Published: December 2, 2011Section: Opinions
After eating turkey, stuffing, mashed potatoes and pumpkin pie during Thanksgiving break, coming back to dining hall food was not easy. I had forgotten what it felt like to eat without having to show anyone your ID, without having to count how much money your food would cost in order to decide if you were over or under a meal, or having to debate whether to use a meal or points while waiting in line. Sometimes it seems as though the meal options available to students have not been considered properly because—although the food at Brandeis is not bad at all and it truthfully must be really difficult to cook for thousands of persons everyday—what Thanksgiving break reminded me of was not the quality of the food but the major flaws in our meal plan options.
Every semester students have the opportunity to choose from seven meal plans: the 21-meal plan, the 14-meal plan, the 5-meal combo plan (which is not available to first-years), the 10-meal combo plan, the $1,400 all-points meal plan (also not available to first-years), the flex plan and the Village plan (for Village residents only). Clearly, first-years have the least amount of options or flexibility with their meal plans, which is more than inconvenient considering that first-years get to campus without knowing how meal plans work, how expensive the food is, how many meals they eat per week or how much money they generally spend on food.

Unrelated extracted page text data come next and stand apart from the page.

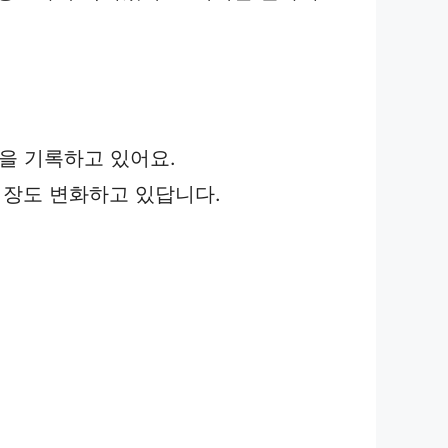
준을 기록하고 있어요.
시장도 변화하고 있답니다.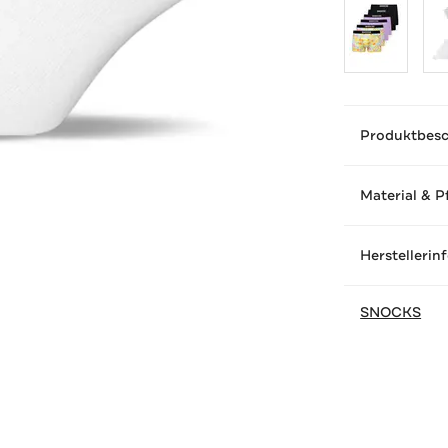
Produktbes
Material & P
Herstellerin
SNOCKS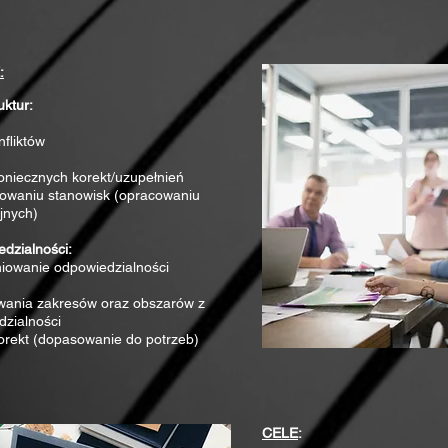
:
ktur:
nfliktów
niecznych korekt/uzupełnień
lowaniu stanowisk (opracowaniu
jnych)
dzialności:
niowanie odpowiedzialności
wania zakresów oraz obszarów z
zialności
rekt (dopasowanie do potrzeb)
CELE
: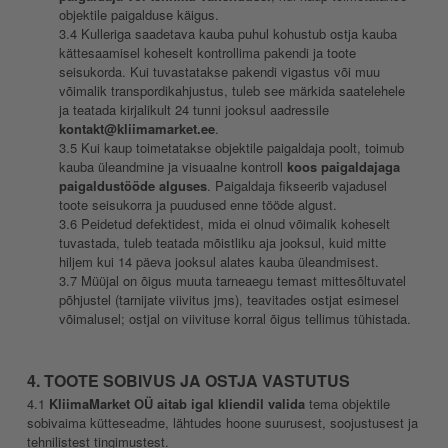
objektile paigalduse käigus.
3.4 Kulleriga saadetava kauba puhul kohustub ostja kauba
kättesaamisel koheselt kontrollima pakendi ja toote
seisukorda. Kui tuvastatakse pakendi vigastus või muu
võimalik transpordikahjustus, tuleb see märkida saatelehele
ja teatada kirjalikult 24 tunni jooksul aadressile
kontakt@kliimamarket.ee
.
3.5 Kui kaup toimetatakse objektile paigaldaja poolt, toimub
kauba üleandmine ja visuaalne kontroll
koos paigaldajaga
paigaldustööde alguses
. Paigaldaja fikseerib vajadusel
toote seisukorra ja puudused enne tööde algust.
3.6 Peidetud defektidest, mida ei olnud võimalik koheselt
tuvastada, tuleb teatada mõistliku aja jooksul, kuid mitte
hiljem kui 14 päeva jooksul alates kauba üleandmisest.
3.7 Müüjal on õigus muuta tarneaegu temast mittesõltuvatel
põhjustel (tarnijate viivitus jms), teavitades ostjat esimesel
võimalusel; ostjal on viivituse korral õigus tellimus tühistada.
4. TOOTE SOBIVUS JA OSTJA VASTUTUS
4.1
KliimaMarket OÜ aitab igal kliendil valida
tema objektile
sobivaima kütteseadme, lähtudes hoone suurusest, soojustusest ja
tehnilistest tingimustest.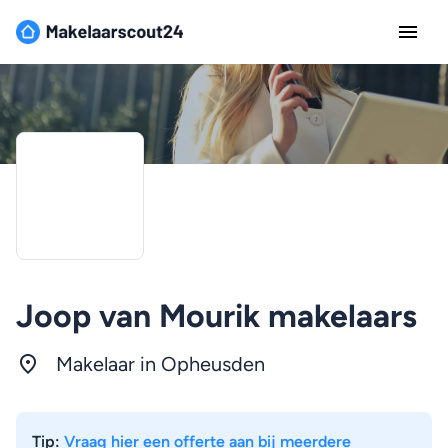
Joop van Mourik makelaars
Makelaar in Opheusden
Tip:
Vraag hier een offerte aan bij meerdere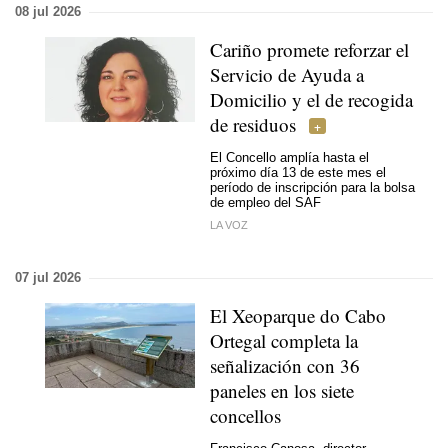
08 jul 2026
Cariño promete reforzar el
Servicio de Ayuda a
Domicilio y el de recogida
de residuos
El Concello amplía hasta el
próximo día 13 de este mes el
período de inscripción para la bolsa
de empleo del SAF
LA VOZ
07 jul 2026
El Xeoparque do Cabo
Ortegal completa la
señalización con 36
paneles en los siete
concellos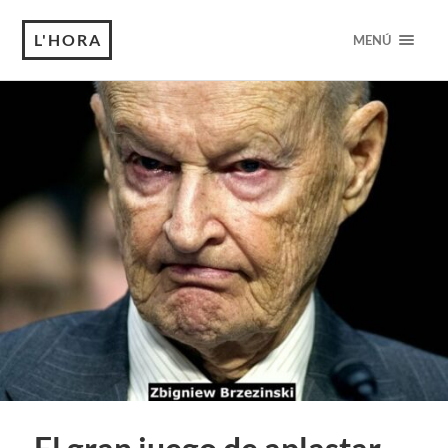
L'HORA
MENÚ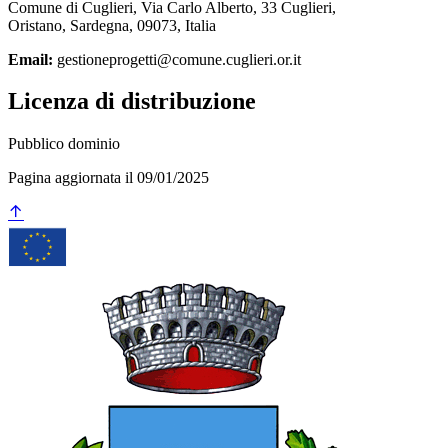
Comune di Cuglieri, Via Carlo Alberto, 33 Cuglieri,
Oristano, Sardegna, 09073, Italia
Email:
gestioneprogetti@comune.cuglieri.or.it
Licenza di distribuzione
Pubblico dominio
Pagina aggiornata il 09/01/2025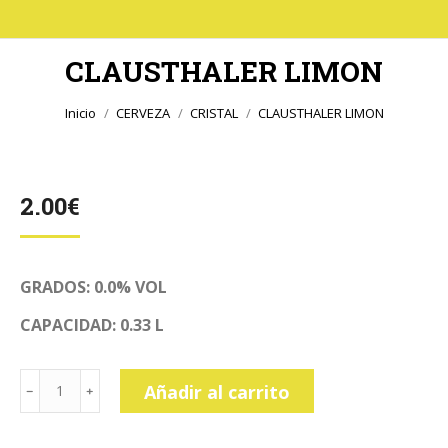
CLAUSTHALER LIMON
Estás aquí:
Inicio
CERVEZA
CRISTAL
CLAUSTHALER LIMON
2.00
€
GRADOS: 0.0% VOL
CAPACIDAD: 0.33 L
CLAUSTHALER
Añadir al carrito
LIMON
cantidad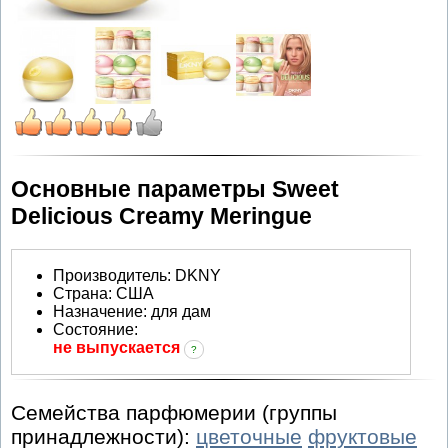
Основные параметры Sweet
Delicious Creamy Meringue
Производитель
:
DKNY
Страна:
США
Назначение:
для дам
Состояние:
не выпускается
?
Семейства парфюмерии (группы
принадлежности):
цветочные
фруктовые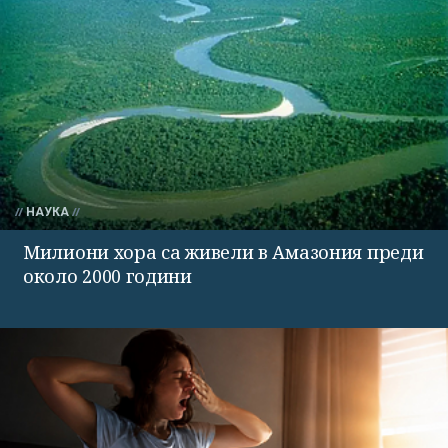
НАУКА
Милиони хора са живели в Амазония преди
около 2000 години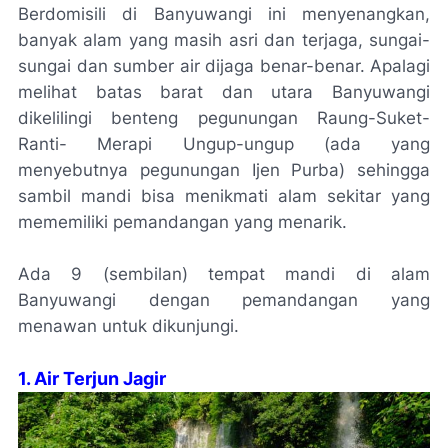
Berdomisili di Banyuwangi ini menyenangkan,
banyak alam yang masih asri dan terjaga, sungai-
sungai dan sumber air dijaga benar-benar. Apalagi
melihat batas barat dan utara Banyuwangi
dikelilingi benteng pegunungan Raung-Suket-
Ranti- Merapi Ungup-ungup (ada yang
menyebutnya pegunungan Ijen Purba) sehingga
sambil mandi bisa menikmati alam sekitar yang
mememiliki pemandangan yang menarik.
Ada 9 (sembilan) tempat mandi di alam
Banyuwangi dengan pemandangan yang
menawan untuk dikunjungi.
1. Air Terjun Jagir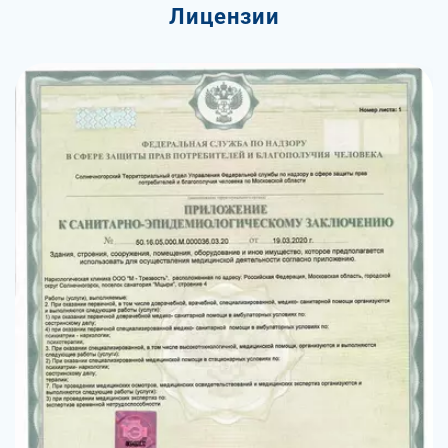
Лицензии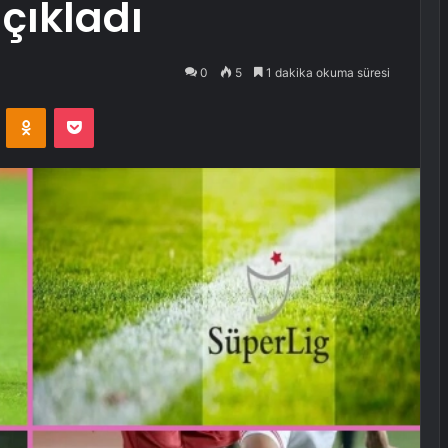
çıkladı
0
5
1 dakika okuma süresi
VKontakte
Odnoklassniki
Pocket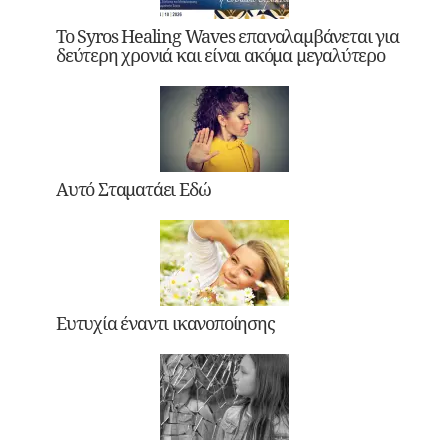
Το Syros Healing Waves επαναλαμβάνεται για
δεύτερη χρονιά και είναι ακόμα μεγαλύτερο
Αυτό Σταματάει Εδώ
Ευτυχία έναντι ικανοποίησης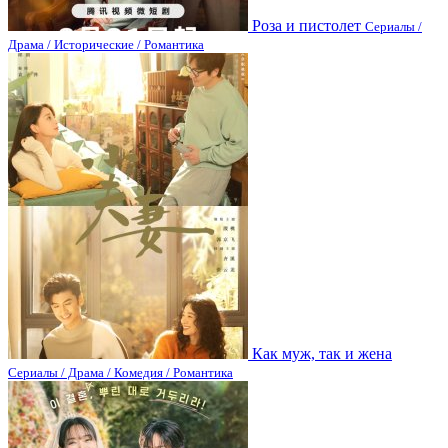
Роза и пистолет
Сериалы /
Драма / Исторические / Романтика
Как муж, так и жена
Сериалы / Драма / Комедия / Романтика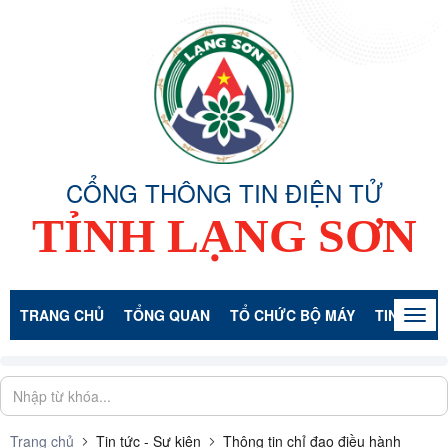
CỔNG THÔNG TIN ĐIỆN TỬ
TỈNH LẠNG SƠN
TRANG CHỦ
TỔNG QUAN
TỔ CHỨC BỘ MÁY
TIN TỨC -
Togg
navig
Trang chủ
Tin tức - Sự kiện
Thông tin chỉ đạo điều hành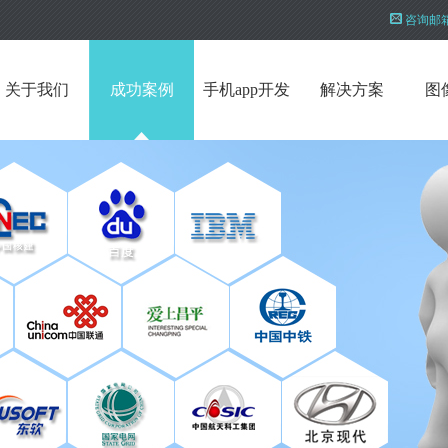
咨询邮
关于我们
成功案例
手机app开发
解决方案
图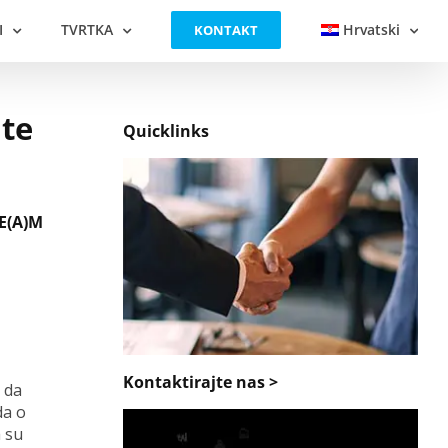
I
TVRTKA
Hrvatski
KONTAKT
ate
Quicklinks
E(A)M
Kontaktirajte nas >
 da
da o
a su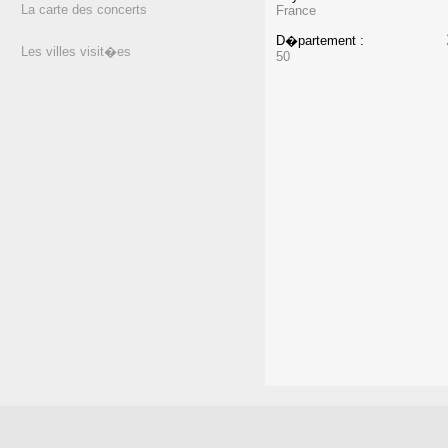
La carte des concerts
France
D�partement :
Les villes visit�es
50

Most students I know (all first-years) decided to choose the 21-meal plan option before arriving at Brandeis. They did so partly because their parents were afraid they would go hungry and partly because they didn’t know any better. Most of these students, however, changed their meal plans before classes even started, mostly because they realized that eating all 21 meals a week is almost impossible. I was one of these students. I’d heard older Brandeisians complaining about the 21-meal plan, so I decided to change to the 10-meal combo plan. As it turned out, changing my meal plan was the worst thing I could have done. I ran out of points in the middle of the semester (yes, I know it has never happened to anyone before) and since then all I have is 10 meals a week, WhoCash and a very empty wallet.
There are some very large flaws regarding meal plan options at Brandeis, the first and most important one is the lack of flexibility that these meal plans offer. If, for example, you have three meals left by Sunday night, you cannot take advantage of all of them because you are only allowed to use one meal per meal period. The 21-meal plan offers no points—which usually come in handy at Einsteins or the C-Store, which is ridiculously overpriced. The meal options that have points, however, do not offer enough meals per week for people who have three meals a day most days.
Perhaps these problems could be solved by a new meal plan option that resembles the 10-meal combo plan, but has a few more meals per week. Something like 15 meals a week and points would be perfect. Even a customized meal plan option or a WhoCash-based meal plan would work.
Meals should not be such a great concern among students at Brandeis but sadly they are and next semester, along with promising new classes, new friends and more fun, comes the dreaded question: “Which meal plan should I get?”